Supplied records
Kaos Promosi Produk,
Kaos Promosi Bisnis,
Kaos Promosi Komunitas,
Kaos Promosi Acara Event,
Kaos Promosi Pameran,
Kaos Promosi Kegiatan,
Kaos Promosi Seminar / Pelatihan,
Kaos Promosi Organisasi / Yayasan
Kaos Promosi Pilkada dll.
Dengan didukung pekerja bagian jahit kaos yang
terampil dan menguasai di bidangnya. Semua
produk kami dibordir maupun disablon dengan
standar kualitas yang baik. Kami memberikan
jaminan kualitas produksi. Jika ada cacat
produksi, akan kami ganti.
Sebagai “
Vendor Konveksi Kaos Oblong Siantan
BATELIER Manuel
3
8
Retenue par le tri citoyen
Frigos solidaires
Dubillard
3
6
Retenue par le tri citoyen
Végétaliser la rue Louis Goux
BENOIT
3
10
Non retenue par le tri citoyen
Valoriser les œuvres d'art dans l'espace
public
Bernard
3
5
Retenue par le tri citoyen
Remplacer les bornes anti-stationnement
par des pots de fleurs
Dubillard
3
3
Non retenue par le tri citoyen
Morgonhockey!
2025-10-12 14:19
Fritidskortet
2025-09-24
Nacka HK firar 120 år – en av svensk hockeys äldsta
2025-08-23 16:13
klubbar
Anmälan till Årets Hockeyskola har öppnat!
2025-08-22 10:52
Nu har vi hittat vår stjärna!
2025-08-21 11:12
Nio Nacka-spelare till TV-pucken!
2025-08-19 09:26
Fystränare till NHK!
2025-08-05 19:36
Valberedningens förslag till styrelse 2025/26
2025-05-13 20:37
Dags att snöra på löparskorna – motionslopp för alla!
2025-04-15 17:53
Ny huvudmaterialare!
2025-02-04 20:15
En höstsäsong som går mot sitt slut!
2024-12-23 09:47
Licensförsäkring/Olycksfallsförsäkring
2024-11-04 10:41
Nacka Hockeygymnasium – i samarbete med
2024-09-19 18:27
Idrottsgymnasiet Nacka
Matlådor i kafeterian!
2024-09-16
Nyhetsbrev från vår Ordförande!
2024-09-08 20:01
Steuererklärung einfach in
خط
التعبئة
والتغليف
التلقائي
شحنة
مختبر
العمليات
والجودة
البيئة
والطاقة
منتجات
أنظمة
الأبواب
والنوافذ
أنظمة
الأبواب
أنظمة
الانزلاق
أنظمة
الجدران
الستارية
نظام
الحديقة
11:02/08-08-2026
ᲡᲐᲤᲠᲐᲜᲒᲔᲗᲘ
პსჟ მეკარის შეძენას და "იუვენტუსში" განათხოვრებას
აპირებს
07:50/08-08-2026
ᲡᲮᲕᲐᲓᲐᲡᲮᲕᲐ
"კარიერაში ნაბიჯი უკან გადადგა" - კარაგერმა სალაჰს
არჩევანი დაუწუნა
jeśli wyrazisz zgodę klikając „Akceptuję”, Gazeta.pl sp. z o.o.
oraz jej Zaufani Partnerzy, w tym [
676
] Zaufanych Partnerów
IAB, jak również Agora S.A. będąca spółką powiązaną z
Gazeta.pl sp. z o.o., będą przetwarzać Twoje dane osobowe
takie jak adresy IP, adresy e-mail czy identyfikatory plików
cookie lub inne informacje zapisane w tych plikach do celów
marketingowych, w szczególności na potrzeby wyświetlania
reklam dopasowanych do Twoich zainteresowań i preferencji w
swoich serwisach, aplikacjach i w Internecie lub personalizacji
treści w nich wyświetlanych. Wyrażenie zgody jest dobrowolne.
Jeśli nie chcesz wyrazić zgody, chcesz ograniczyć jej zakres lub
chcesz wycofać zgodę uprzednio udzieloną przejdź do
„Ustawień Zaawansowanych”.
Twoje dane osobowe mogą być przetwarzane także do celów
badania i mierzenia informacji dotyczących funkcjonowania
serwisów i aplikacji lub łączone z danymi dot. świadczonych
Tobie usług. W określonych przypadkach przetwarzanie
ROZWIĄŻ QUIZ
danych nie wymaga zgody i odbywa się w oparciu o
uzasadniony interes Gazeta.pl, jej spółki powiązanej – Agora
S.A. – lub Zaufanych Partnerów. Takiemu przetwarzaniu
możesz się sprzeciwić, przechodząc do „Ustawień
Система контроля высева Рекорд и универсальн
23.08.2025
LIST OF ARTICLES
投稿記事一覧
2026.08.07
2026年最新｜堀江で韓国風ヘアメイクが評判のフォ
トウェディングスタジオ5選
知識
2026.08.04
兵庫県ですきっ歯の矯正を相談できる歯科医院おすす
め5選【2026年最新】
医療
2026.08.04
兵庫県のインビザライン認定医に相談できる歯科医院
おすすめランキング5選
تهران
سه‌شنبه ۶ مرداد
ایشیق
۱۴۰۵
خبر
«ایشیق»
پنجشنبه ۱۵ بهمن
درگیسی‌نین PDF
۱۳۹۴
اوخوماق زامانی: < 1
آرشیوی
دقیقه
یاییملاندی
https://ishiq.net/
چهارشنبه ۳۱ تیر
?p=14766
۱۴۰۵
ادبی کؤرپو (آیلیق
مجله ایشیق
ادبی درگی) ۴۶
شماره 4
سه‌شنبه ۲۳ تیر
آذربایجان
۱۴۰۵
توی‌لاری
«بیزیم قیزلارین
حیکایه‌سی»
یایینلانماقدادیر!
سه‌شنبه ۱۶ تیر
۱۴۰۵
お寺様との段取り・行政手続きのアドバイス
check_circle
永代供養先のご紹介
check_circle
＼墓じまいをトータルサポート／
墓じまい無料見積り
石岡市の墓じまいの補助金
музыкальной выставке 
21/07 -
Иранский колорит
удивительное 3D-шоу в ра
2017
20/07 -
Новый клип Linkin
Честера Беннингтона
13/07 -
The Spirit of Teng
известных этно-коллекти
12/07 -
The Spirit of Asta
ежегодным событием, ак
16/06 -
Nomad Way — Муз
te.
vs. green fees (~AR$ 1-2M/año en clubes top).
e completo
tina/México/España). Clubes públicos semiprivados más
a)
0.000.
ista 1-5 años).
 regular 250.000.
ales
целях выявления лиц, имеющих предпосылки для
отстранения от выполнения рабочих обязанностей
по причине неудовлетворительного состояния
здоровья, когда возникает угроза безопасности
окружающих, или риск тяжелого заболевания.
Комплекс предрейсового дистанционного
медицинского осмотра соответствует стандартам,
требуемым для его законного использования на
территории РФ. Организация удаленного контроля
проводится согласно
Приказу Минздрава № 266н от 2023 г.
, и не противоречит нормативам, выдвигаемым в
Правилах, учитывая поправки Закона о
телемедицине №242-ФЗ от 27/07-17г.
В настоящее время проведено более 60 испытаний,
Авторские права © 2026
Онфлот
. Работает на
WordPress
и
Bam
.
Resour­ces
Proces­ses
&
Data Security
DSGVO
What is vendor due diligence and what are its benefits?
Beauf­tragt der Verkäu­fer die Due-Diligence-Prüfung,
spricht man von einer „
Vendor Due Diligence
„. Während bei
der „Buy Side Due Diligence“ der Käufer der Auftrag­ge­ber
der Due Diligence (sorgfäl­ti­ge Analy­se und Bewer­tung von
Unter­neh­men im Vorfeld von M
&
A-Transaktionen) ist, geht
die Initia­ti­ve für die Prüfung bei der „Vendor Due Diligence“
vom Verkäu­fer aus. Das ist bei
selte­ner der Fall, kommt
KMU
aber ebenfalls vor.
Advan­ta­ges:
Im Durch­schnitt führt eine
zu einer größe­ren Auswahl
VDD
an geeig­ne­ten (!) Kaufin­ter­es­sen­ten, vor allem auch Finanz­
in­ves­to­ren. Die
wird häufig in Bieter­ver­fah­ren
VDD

Exercise prompt
Retype only the lines above between the line with "2026年最新｜堀江で韓国風ヘアメイクが評判のフォ" and the line with "The Spirit of Teng", counting those two lines as well, and keep every character as it is.

Output for this exercise
2026年最新｜堀江で韓国風ヘアメイクが評判のフォ
トウェディングスタジオ5選
知識
2026.08.04
兵庫県ですきっ歯の矯正を相談できる歯科医院おすす
め5選【2026年最新】
医療
2026.08.04
兵庫県のインビザライン認定医に相談できる歯科医院
おすすめランキング5選
تهران
سه‌شنبه ۶ مرداد
ایشیق
۱۴۰۵
خبر
«ایشیق»
پنجشنبه ۱۵ بهمن
درگیسی‌نین PDF
۱۳۹۴
اوخوماق زامانی: < 1
آرشیوی
دقیقه
یاییملاندی
https://ishiq.net/
چهارشنبه ۳۱ تیر
?p=14766
۱۴۰۵
ادبی کؤرپو (آیلیق
مجله ایشیق
ادبی درگی) ۴۶
شماره 4
سه‌شنبه ۲۳ تیر
آذربایجان
۱۴۰۵
توی‌لاری
«بیزیم قیزلارین
حیکایه‌سی»
یایینلانماقدادیر!
سه‌شنبه ۱۶ تیر
۱۴۰۵
お寺様との段取り・行政手続きのアドバイス
check_circle
永代供養先のご紹介
check_circle
＼墓じまいをトータルサポート／
墓じまい無料見積り
石岡市の墓じまいの補助金
музыкальной выставке 
21/07 -
Иранский колорит
удивительное 3D-шоу в ра
2017
20/07 -
Новый клип Linkin
Честера Беннингтона
13/07 -
The Spirit of Teng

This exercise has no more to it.